CenturyLink (NYSE: CTL ) announced its second quarter results on Aug. 6. The big telecom services company posted operating revenues of just over $4.54 billion, up slightly over the same period the previous year. Meanwhile adjusted net profit came in at $408 million ($0.72 per share), down from Q2 2013's $417 million ($0.69).
Although the bottom line was lower on a year-over-year basis, it was still good enough to score a clear beat over the average analyst EPS estimate of $0.64. Sales, meanwhile, more or less met expectations.
These estimates were in line with the company's own anticipations of $0.62 to $0.67 in per share earnings, and a touch higher than its projected $4.48 billion to $4.53 billion in revenues.
Glued to the TV
The convincing EPS beat aside, it wasn't particularly a quarter to remember for CenturyLink.
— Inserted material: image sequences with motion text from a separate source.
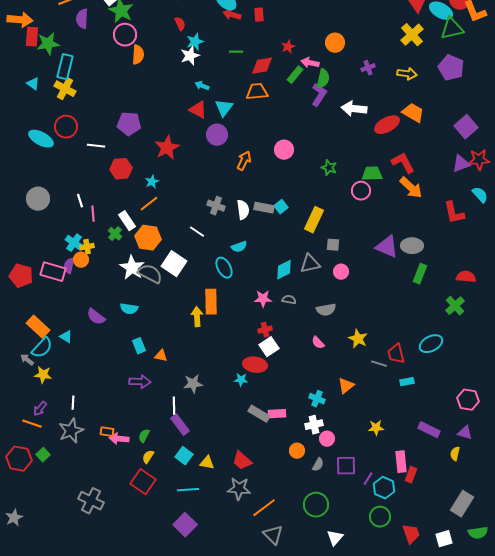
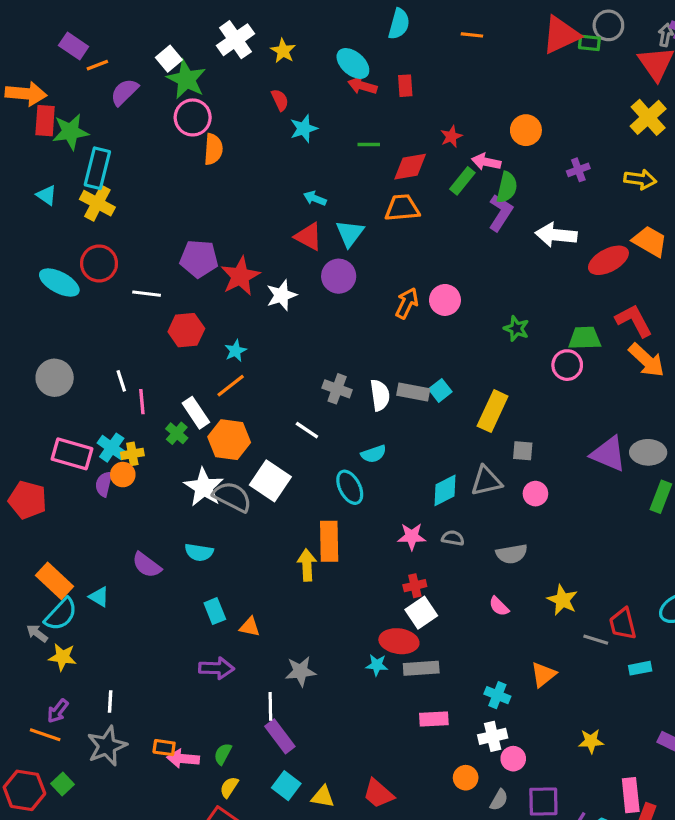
purple semicircle: (82, 19) -> (124, 92), turned 42
white star: (190, 56) -> (282, 295), moved
red star: (167, 148) -> (240, 276), moved
orange arrow: (244, 161) -> (407, 303), moved
pink rectangle: (53, 272) -> (72, 454), moved
gray rectangle: (259, 414) -> (421, 668), moved, turned -35

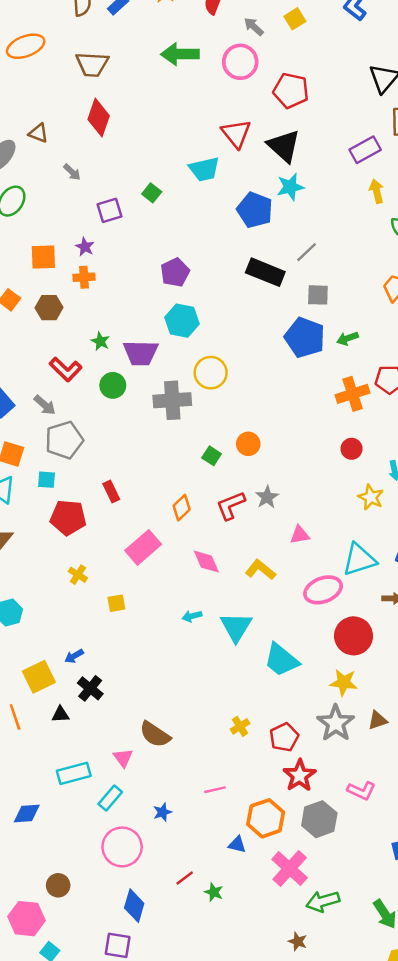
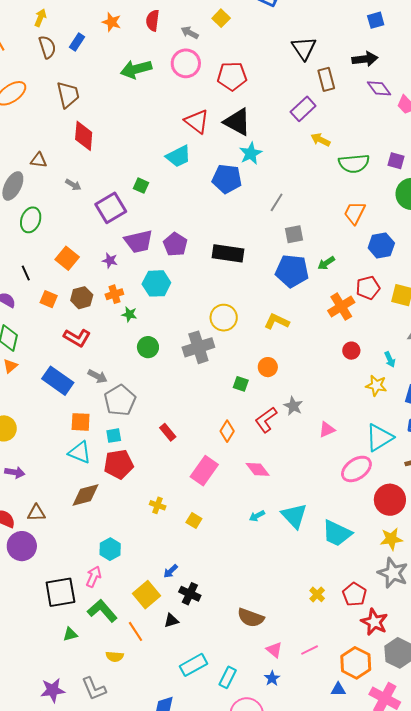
brown trapezoid: (92, 64) -> (68, 95), turned -92
yellow arrow: (377, 191) -> (320, 140), turned -36
purple square: (109, 210) -> (111, 208), size x1.4
purple star: (85, 247) -> (110, 260), moved
orange square: (43, 257) -> (67, 258), turned -35
black rectangle: (265, 272) -> (228, 253), moved
orange cross: (84, 277) -> (114, 294), moved
cyan hexagon: (182, 321) -> (156, 283), moved
purple trapezoid: (141, 353) -> (139, 241), moved
red L-shape: (66, 369) -> (77, 338), moved
red pentagon: (68, 517) -> (119, 464), moved
yellow L-shape: (260, 570) -> (277, 321), moved
yellow square: (116, 603) -> (194, 520), turned -35
pink triangle: (123, 758) -> (274, 650), moved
Nevertheless, there were a few developments for investors to cheer about.
The first was a nice boost in the customer numbers for the company's competitive entertainment offering, Prism TV. Taking full advantage of the speedy pipes of its fiber optic network, the firm managed to add almost 16,000 customers for the service, boosting the total to around 215,000 at the end of the quarter.
That, combined with price increases for other offerings,boosted the company's overall take from its "strategic" consumer services -- popular products of the day including broadband, video, and wireless services (as opposed to "legacy" services like local and long-distance telecom offerings, or smaller parts of CenturyLink's business like data integration).
Revenue from the company's various strategic offerings advanced by 5% on a year-over-year basis in Q2 to total $2.30 billion, over half of its revenue.
On the downside, those legacy products are looking like an albatross flown in from another century to drag on CenturyLink's results. Combined, they accounted for $1.8 billion in top line for the quarter, more than 6% lower than the Q2 2013 number.
Pondering the payout
Meanwhile, there was no indication of what the future might hold for one of CenturyLink stock's most attractive features, and the key reason many investors own it -- the firm's high dividend. At the moment, the company shells out $0.54 per share for a relatively chunky yield of 5.4%.
That beats the distribution handed out by the telecom sector's dominant players. AT&T's clocks in at 5.3%, while Verizon's yield currently stands at 4.3%.
CenturyLink's payout used to be fatter, though. At the beginning of 2013 it was sliced aggressively from $0.725, with the company stressing the need to support its investments. That was an unpleasant shock for investors, who were used to a long history of growing dividends stretching all the way back to 1990.
They reacted by trading the company's stock down by around 23% in the wake of the announcement. Whoops.
Hopefully Centurylink will be more careful in treating its dividend moving forward. At the moment its business is fairly steady, so there's little reason to believe it'll make another deep cut in the distribution.